Retirement saving and pension planning
Retirement saving and pension planning

I see the Lifetime ISA (LISA) as a great example of the government trying to meddle too much in something that should be easy to understand and simple to use. But it’s a good thing.

The standard ISA is a very good vehicle for investing long-term for your retirement. Coupled with a Self-Invested Personal Pension (SIPP), which provides tax benefits on contributions rather than on drawdown, you can build up a tax-efficient pot for your old age.

Complications

So why did they have to complicate matters with the Lifetime ISA, which few people seem to understand and fewer appear to actually want?

The thing is, the Lifetime ISA actually provides a very attractive benefit, providing you can avoid what could be a nasty sting if you’re not careful.

I’ve previously explained what I see as a complete mess created by the government, and it’s so bad that the Treasury itself has recommended abolishing the LISA due to its (frankly, unsurprisingly) poor uptake. But while it’s still available, you could use one to get a nice extra boost for your pension pot — and I’ll not cover using one to save for a mortgage deposit here, as that just complicates matters.

Making the most

The big beauty for long-term retirement investors is that those who qualify can invest up to £4,000 per year in a LISA — and the government will add an extra 25%, or up to £1,000, to the pot. You have to be aged between 18 and 40 to qualify, but you can keep on contributing until you’re 50… and keep on getting your annual 25% on new money invested each year.

So that’s a total span of 32 years, and up to £32,000 that the government will add to your pot for you. Who wouldn’t want that?

If you want to know what that could add up to by the time you retire, imagine you use up your full allowance each year until you’re 50 and then you think about retiring at 60. Your extra £32,000 invested for just those 10 years at an annual return of 6% (which I think is easily attainable by investing in blue-chip dividend-paying shares) would grow into £57,000.

It gets better

But it’s better than that, because your £1,000 bonus in your first year at age 18 will have grown to £11,500 by the time you reach 60, the second year’s to £10,900, and so on… By the time you reach 60, you’ll actually have more than £170,000 sitting there as a free gift from the government.

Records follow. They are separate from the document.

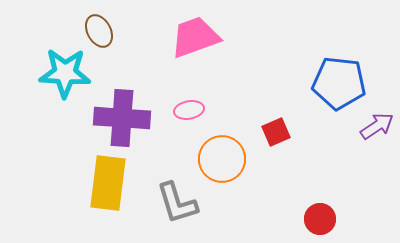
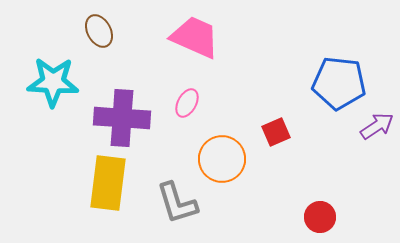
pink trapezoid: rotated 44 degrees clockwise
cyan star: moved 12 px left, 9 px down
pink ellipse: moved 2 px left, 7 px up; rotated 52 degrees counterclockwise
red circle: moved 2 px up
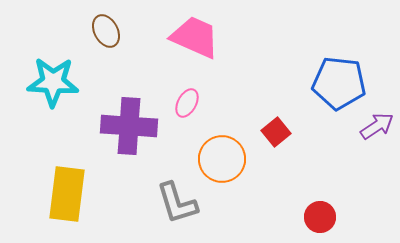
brown ellipse: moved 7 px right
purple cross: moved 7 px right, 8 px down
red square: rotated 16 degrees counterclockwise
yellow rectangle: moved 41 px left, 11 px down
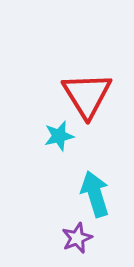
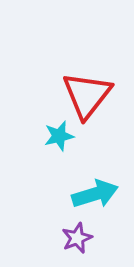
red triangle: rotated 10 degrees clockwise
cyan arrow: rotated 90 degrees clockwise
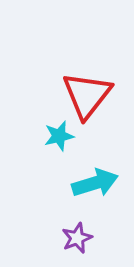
cyan arrow: moved 11 px up
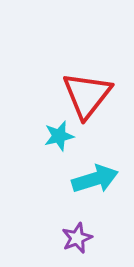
cyan arrow: moved 4 px up
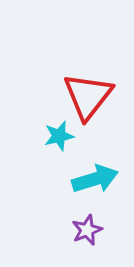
red triangle: moved 1 px right, 1 px down
purple star: moved 10 px right, 8 px up
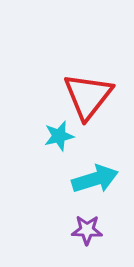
purple star: rotated 24 degrees clockwise
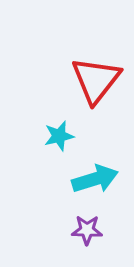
red triangle: moved 8 px right, 16 px up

Include your own maximum £4,000 per year contributions and you’d have around £860,000 to start your retirement years.

Mind the sting

But here’s the big sting that you’ll need to avoid. If you withdraw any of the cash before you reach 60 (other than for a home purchase), you’ll be hit with a 25% penalty. And that’s not just the 25% the government added, it’s 25% of the total. So, if you withdraw one year’s contributions of £5,000 (your £4,000 plus your bonus £1,000), you’ll be stung to the tune of £1,250. As well as forfeiting your £1,000 bonus, you’ll also lose £250 off your own contribution too.

I think that’s an appalling treatment of investors and I can see why it would scare off a lot of people.

But if you’re confident you can avoid early withdrawals, I reckon a Lifetime ISA is a great way to help beat the State Pension.